1. ## Quick Question logs

Hi,
I was just wondering if someone could take a look at this question and take a look at how i worked it out and if they thought it looks right.

The worlds total proved reserves of oil have recently been estimated at 1,200,000 million barrels. The worlds total consumpetion of oil this year is estimated to be about 31,025 million barrels. If consumption increases by 1.5% per annum, and no new sources are discovered, how many more years will the reserves last?

1,200,000e^0.015t=31,025

e^0.015t=1,200,000/31,025

e^0.015t=38.68

0.015t+ln38.68

t=ln38.68/0.015

t=244 years

THe answer I got was 244 years, does that look reasonable?

xx

2. Originally Posted by Stem01
Hi,
I was just wondering if someone could take a look at this question and take a look at how i worked it out and if they thought it looks right.
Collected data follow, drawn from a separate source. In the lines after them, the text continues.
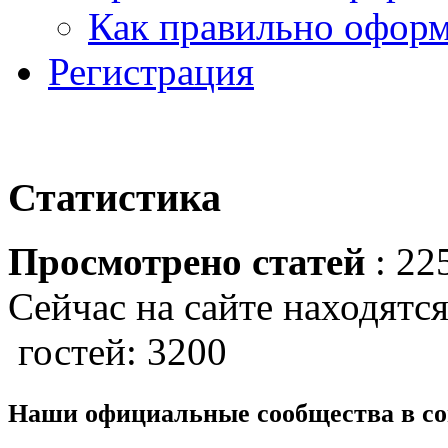
Как правильно оформ
Регистрация
Статистика
Просмотрено статей
: 22
Сейчас на сайте находятся
гостей: 3200
Наши официальные сообщества в со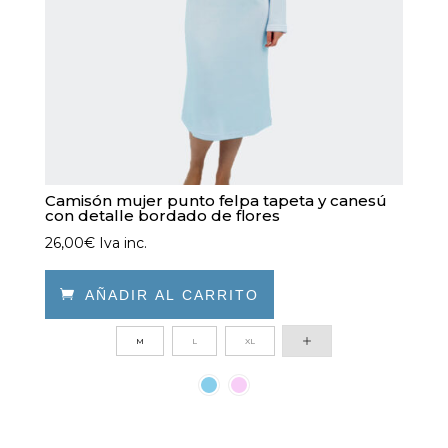
página
de
producto
Camisón mujer punto felpa tapeta y canesú
con detalle bordado de flores
26,00
€
Iva inc.

AÑADIR AL CARRITO
Este
M
L
XL
producto
tiene
múltiples
variantes.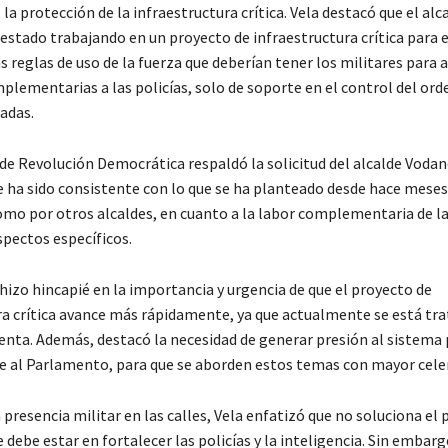
 la protección de la infraestructura crítica. Vela destacó que el alca
 estado trabajando en un proyecto de infraestructura crítica para 
 reglas de uso de la fuerza que deberían tener los militares para 
plementarias a las policías, solo de soporte en el control del ord
adas.
 de Revolución Democrática respaldó la solicitud del alcalde Vodan
 ha sido consistente con lo que se ha planteado desde hace meses
como por otros alcaldes, en cuanto a la labor complementaria de l
pectos específicos.
hizo hincapié en la importancia y urgencia de que el proyecto de
ra crítica avance más rápidamente, ya que actualmente se está tr
nta. Además, destacó la necesidad de generar presión al sistema p
 al Parlamento, para que se aborden estos temas con mayor celer
 presencia militar en las calles, Vela enfatizó que no soluciona el
 debe estar en fortalecer las policías y la inteligencia. Sin embar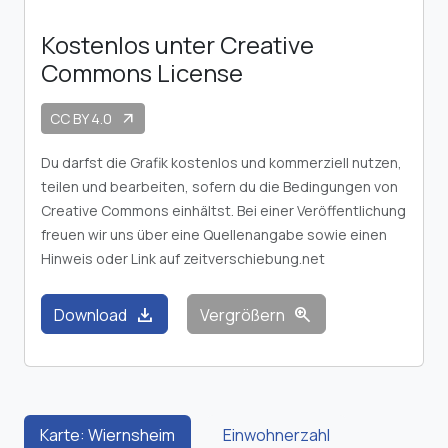
Kostenlos unter Creative
Commons License
CC BY 4.0
arrow_outward
Du darfst die Grafik kostenlos und kommerziell nutzen,
teilen und bearbeiten, sofern du die Bedingungen von
Creative Commons einhältst. Bei einer Veröffentlichung
freuen wir uns über eine Quellenangabe sowie einen
Hinweis oder Link auf zeitverschiebung.net
download
zoom_in
Download
Vergrößern
Karte: Wiernsheim
Einwohnerzahl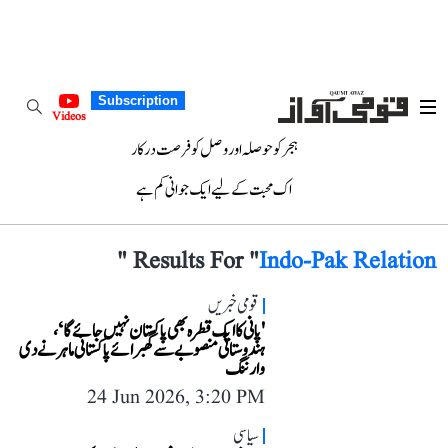
Subscription
Videos
ہجر کو حوصلہ اور وصل کو فرصت درکار
اک محبت کے لیے ایک جوانی کم ہے
"
Results For "
Indo-Pak Relation
قومی خبریں
'پانی کا ایک قطرہ بھی پاکستان نہیں جائے گا‘،
ہندوستانی منصوبے سے گھبرائے پاکستانی ماہر نے دی
وارننگ
24 Jun 2026, 3:20 PM
سیاسی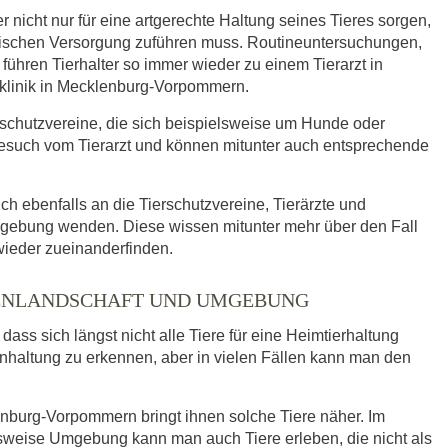
r nicht nur für eine artgerechte Haltung seines Tieres sorgen,
nischen Versorgung zuführen muss. Routineuntersuchungen,
ühren Tierhalter so immer wieder zu einem Tierarzt in
erklinik in Mecklenburg-Vorpommern.
rschutzvereine, die sich beispielsweise um Hunde oder
such vom Tierarzt und können mitunter auch entsprechende
ich ebenfalls an die Tierschutzvereine, Tierärzte und
mgebung wenden. Diese wissen mitunter mehr über den Fall
wieder zueinanderfinden.
SEENLANDSCHAFT UND UMGEBUNG
ass sich längst nicht alle Tiere für eine Heimtierhaltung
enhaltung zu erkennen, aber in vielen Fällen kann man den
nburg-Vorpommern bringt ihnen solche Tiere näher. Im
sweise Umgebung kann man auch Tiere erleben, die nicht als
The worlds total proved reserves of oil have recently been estimated at 1,200,000 million barrels. The worlds total consumpetion of oil this year is estimated to be about 31,025 million barrels. If consumption increases by 1.5% per annum, and no new sources are discovered, how many more years will the reserves last?

1,200,000e^0.015t=31,025

e^0.015t=1,200,000/31,025

e^0.015t=38.68

0.015t+ln38.68

t=ln38.68/0.015

t=244 years

THe answer I got was 244 years, does that look reasonable?

xx
How much oil will be used in 244 years at 31,025 Million Barrels per year with no growth in consuption?

Is this more or less than the current proven reserves?

CB

3. Oh so by putting 244 into the equation I can see?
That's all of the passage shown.